The NSA is processing millions of facial images from intercepted communications as part of a program to build a global identity database of persons of interest, documents from the Edward Snowden cache seen by the New York Times have revealed.

The number of images said to have passed through the system ran into millions per day, the documents said, 55,000 of which were “facial recognition quality images” [i.e. able to recognise individuals from various angles] which the NSA document praises for their “tremendous untapped potential.”

This was a document from 2011 discussing an older program, facial recognition technology has moved on a bit, and the state and size of this system in 2014 is anyone’s guess. Whether the potential has been tapped is a matter of conjecture but the size of the program is likely to have grown since then.

“It’s not just the traditional communications we’re after: It’s taking a full-arsenal approach that digitally exploits the clues a target leaves behind in their regular activities on the net to compile biographic and biometric information” that can help “implement precision targeting,” said a document quoted by the NYT, perfectly summarising the principle at work.

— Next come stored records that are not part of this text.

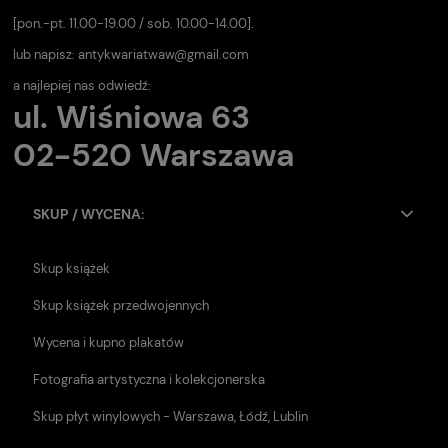
[pon.-pt. 11.00-19.00 / sob. 10.00-14.00].
lub napisz:
antykwariatwaw@gmail.com
a najlepiej nas odwiedź:
ul. Wiśniowa 63
02-520 Warszawa
SKUP / WYCENA:
Skup książek
Skup książek przedwojennych
Wycena i kupno plakatów
Fotografia artystyczna i kolekcjonerska
Skup płyt winylowych - Warszawa, Łódź, Lublin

It’s the sort of revelation that could easily be misunderstood as a general snooping on the pictures and videos posted every day by ordinary members of the public, but a deeper dive into the NYT report suggests that the program, started around 2010, is far more targeted.

The NYT reports makes clear that the image analysis program had been accelerated after Nigerian Umar Farouk Abdulmutallab tried to blow up a Detroit-bound plane in 2009 and the attempted car-bombing of Times Square in May 2010 by Faisal Shahzad.

From a 2014 perspective, it would actually be more surprising of the NSA and FBI weren’t doing this sort of analysis. The bigger question is probably less what the system is doing than who it is doing it to.

The NYT story suggests that the images are not ‘found’ on the Internet so much as eavesdropped from intercepts, including videoconferences, foreign databases of individuals and airline data. These images become more useful and significant because they can be related to specific communications and events.

It was this cross-referencing – the ability to connect an image or images of the same person in apparently different guises – that had led to the analytical use of images by the NSA. As of 2011, the NSA appeared able in some circumstances to pinpoint where the images were taken using satellite maps.

On the other hand, in February the US and UK intelligence agencies were revealed through separate Snowden documents to have collected 1.8 million webcam images from Yahoo users as far back as 2008 through a program called ‘Optic Nerve’. That system also used image recognition and appeared to be grabbing every image it could get hold of, regardless of whether the target was under surveillance or not.   

The legitimate concern isn't that the NSA cares about every picture of a person with their pet cat - these are after all deliberately made public - but that they are now building a system capable of relating that image to every other one of the same person, including those gathered officially.

Given that the NSA is said to be using commercial technology, a good guess as to its future capabilities will be what is possible in that sector. A good example of what is now possible is an image-recognition forensic system from NetClean, which recently diversified from spotting Internet child porn into general policing tool able to do some of what the NSA appears to have been investigating.

In conclusion, it isn't just the NSA that is looking into image collection ana analysis; many police forces are now doing the same and there will be no holding this back.